CARPINO BIANCO  (Carpinus betulus)

Sinonimi: Carpino comune, Carpina   — Provenienza: Europa meridionale ed orientale — Famiglia: Corylaceae

Il carpino bianco è un albero poco longevo (come la betulla vive circa 120-150 anni), di media altezza (15–20 m) con portamento dritto e chioma allargata. La corteccia si presenta liscia al tatto, di colore grigio cenere simile al faggio. Pianta molto robusta che tollera “tutto”: drastiche potature, capitozzature  e persino all’inquinamento delle città! Particolare la sua capacità di conservare le foglie secche sui rami per tutto l’inverno, fino allo schiudersi delle gemme in primavera.

Foglie:   alterne, ovato-oblunghe, lunghe 5-9 cm e larghe 2,5-5 cm, brevemente picciolate, con 10-15 paia di nervature (carattere distintivo rispetto al faggio selvatico che ne presenta solo 5-9 paia) ben visibili sulla pagina inferiore, apice a punta e margine fogliare con denti triangolari doppi e irregolari. Colore verde opaco superiormente, verde brillante la pagina inferiore. Dalle gemme, appuntite lunghe 4-7 mm (decisamente più corte che nel faggio), nascono foglioline coperte inizialmente da peluria, di colore verde brillante che vira al verde bruno in piene maturità e giallo scure in autunno; possono rimanere sulla pianta per tutto l’inverno.

Fiori:   i fiori maschili e femminili (amenti) compaiono insieme alle foglie in aprile-maggio, sono di colore giallo-verdognolo e si ritrovano anche sullo stesso ramo.

Frutti:   caratteristici, di forma trilobata si sviluppano a coppie, in grappoli pendenti dove ogni frutto che diventerà seme è circondato da foglioline (brattee) asimmetriche : una fogliolina più lunga (2,5-4 cm) e due laterali con aspetto tricuspidato; rimangono a lungo sulla pianta, anche fino alla primavera successiva.
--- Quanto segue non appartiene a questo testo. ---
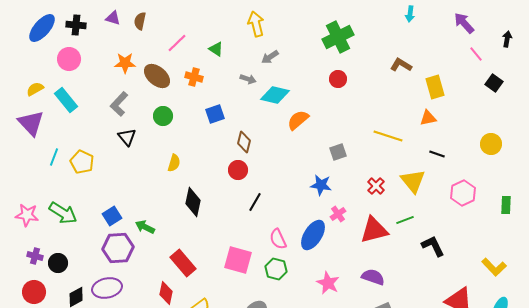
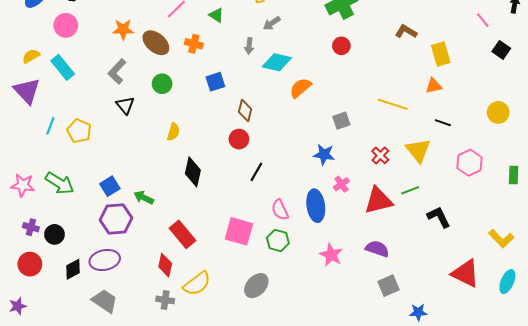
gray arrow: (248, 79) -> (249, 46), turned 77
blue ellipse: (313, 235) -> (316, 206), turned -40

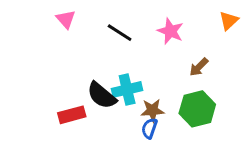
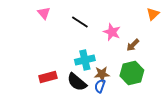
pink star: (170, 31) -> (112, 32), moved
black semicircle: (102, 95) -> (77, 82), moved

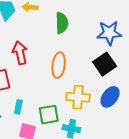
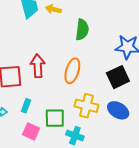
red arrow: (20, 53) -> (38, 66), moved
blue ellipse: (110, 97) -> (118, 110), turned 75

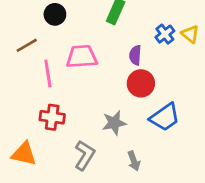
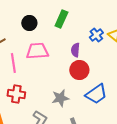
black circle: (55, 14) -> (29, 23), moved

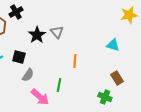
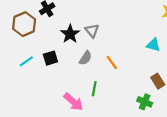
black square: (19, 57) -> (50, 58), turned -32
orange line: (75, 61) -> (112, 62), turned -40
gray semicircle: (28, 75) -> (85, 58), moved

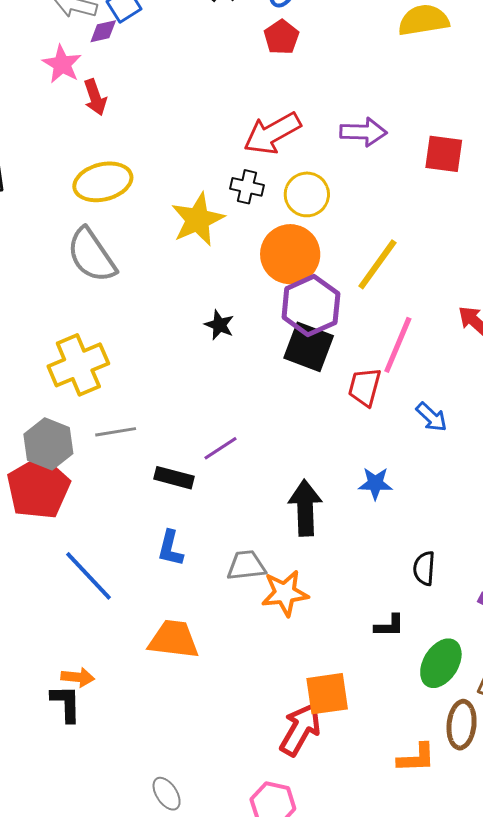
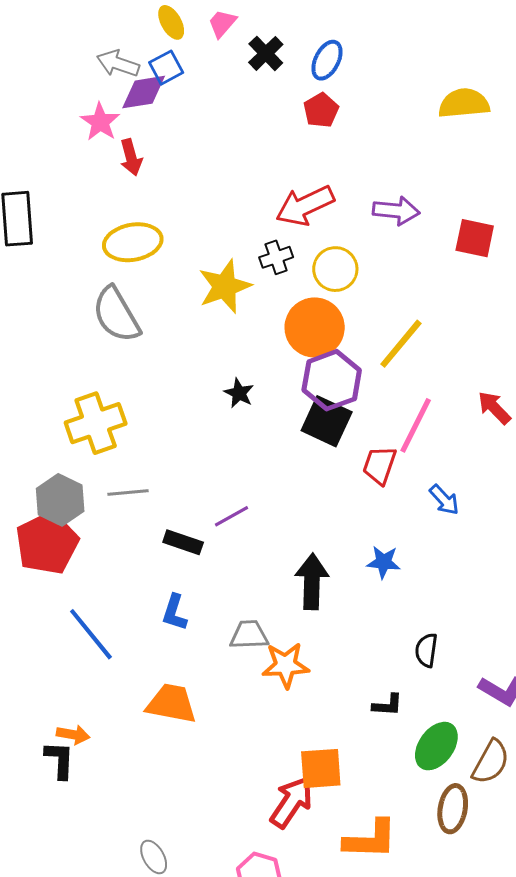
purple diamond: (103, 31) -> (144, 92), size x1.6
black cross: (247, 187) -> (276, 257), turned -36
orange L-shape: (416, 758) -> (370, 839), moved, size x1.4

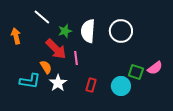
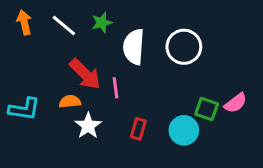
green star: (65, 31) -> (102, 22), moved
orange arrow: (16, 36) -> (24, 22), moved
orange semicircle: (46, 67) -> (70, 101), turned -64
cyan L-shape: (30, 81) -> (24, 109), moved

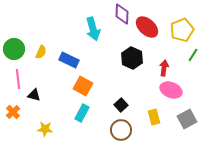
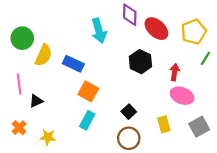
green circle: (14, 49) -> (22, 38), moved
yellow semicircle: (41, 52) -> (44, 55), size x1.5
black triangle: (34, 95) -> (36, 101), turned -40
orange cross: (13, 112) -> (19, 128), moved

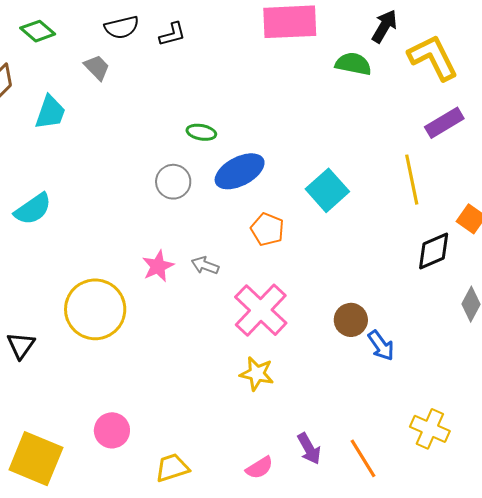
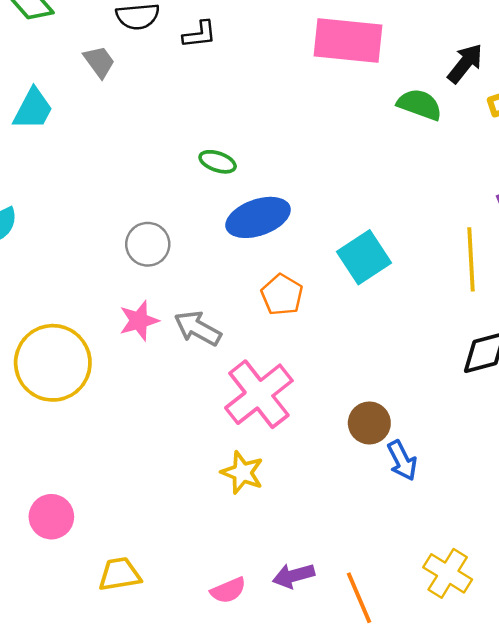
gray circle: (173, 182) -> (148, 244), moved
gray arrow: (205, 265) -> (198, 328), size x1.4
purple arrow: (309, 449) -> (294, 576), turned 96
Utilizzo/Particolarità: legno compatto, resistente utilizzato in passato per i raggi delle ruote di carri, ingranaggi, mazzuoli e manici di attrezzi quali martelli, vanghe. Ottimo combustibile sfruttato per ricavarne carbone. La corteccia può essere utilizzata per tingere in giallo la lana. Le foglie erano utilizzate come foraggio per gli animali.
La varietà “piramidale”, con chioma più stretta e portamento eretto (fastigiata), è adatta  alle alberature stradali.